When an infant starts walking, this important achievement is more than just a milestone in motor control. According to Melissa Clearfield, the child's newfound locomotor skill arrives hand-in-hand with a raft of other changes in social behaviour and maturity. This is an unfolding, interactive process of development that before now has been little explored by psychologists.

Clearfield first had 17 non-walking infants (aged between 9 and 11 months) twice spend ten minutes exploring a 3m by 3m floor area dotted with toys, and with their mother and three other people positioned in each corner. The infants first explored the area crawling and then in a baby walker (this piece of equipment allows infants who can't yet walk to move around in an upright position as if walking).

The infants spent the same amount of time interacting with toys and people, gesturing and vocalising, whether they were crawling or in the baby walker. In other words, there wasn't anything about being in an upright position per se that changed the social behaviour of these children.

Next, Clearfield had a new group of 16 infants (also aged nine to eleven months) perform the same task, except these children were all walkers. These walking infants, even though they were age-matched to the first group, spent considerably more time vocalising and making socially-directed gestures, such as pointing at or waving a toy whilst looking at their mothers. Overall, the walkers spent three times as much time interacting with their mothers, and twice as much time interacting with the toys, compared with crawlers of the same age.

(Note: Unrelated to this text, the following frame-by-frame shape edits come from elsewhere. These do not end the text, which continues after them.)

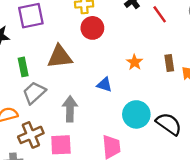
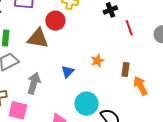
red circle: (92, 28) -> (55, 21), moved
blue triangle: (104, 85) -> (68, 72), turned 40

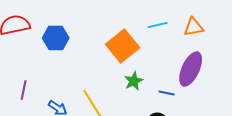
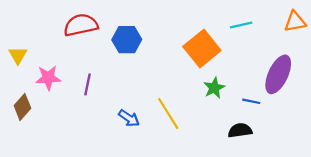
orange triangle: (194, 27) -> (295, 22), moved
purple line: (24, 90) -> (87, 84), moved

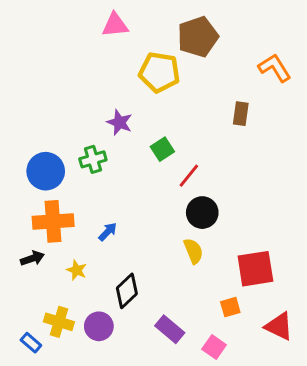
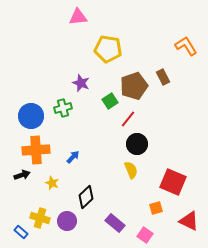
brown pentagon: (198, 37) -> (134, 86), moved
brown rectangle: (241, 114) -> (163, 77), turned -35
red square: (255, 269) -> (173, 182), turned 32

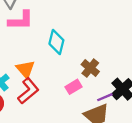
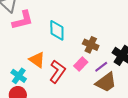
red L-shape: (28, 91) -> (57, 72), moved
purple line: (105, 97) -> (101, 67), moved

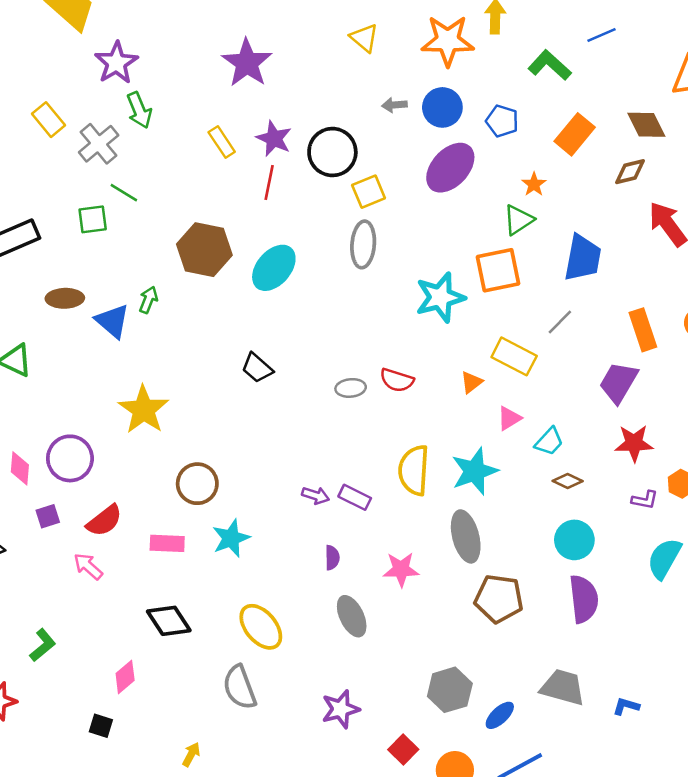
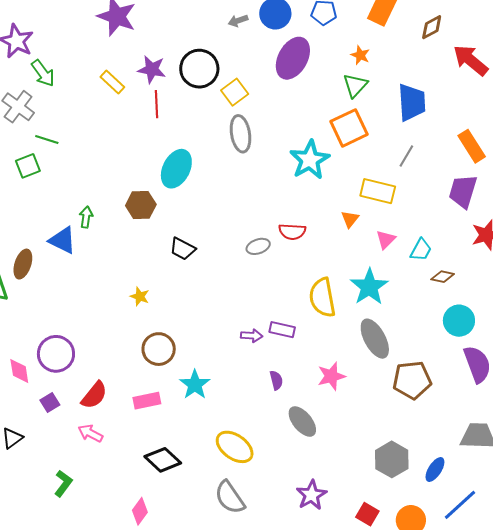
brown hexagon: (204, 250) -> (141, 205), moved, size x0.7
brown ellipse: (65, 298) -> (23, 264), moved, turned -56
yellow star: (144, 410) -> (140, 296), moved, size x0.5
green L-shape: (43, 645) -> (63, 483), moved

A final study tested another set of fourteen 9-month-old infants on the same exploratory task, once a month for six months, to see how their behaviour changed, not by virtue of their age, but rather according to whether they had yet learned to walk (onset of walking ability varied across the group, but all were walking by 15 months).

Irrespective of age, Clearfield found that infants gestured far more during their first walk session compared with their last crawl session, and that they interacted with their mothers more, and their toys less, during their first walk session compared with both their last crawl session and their second walk session.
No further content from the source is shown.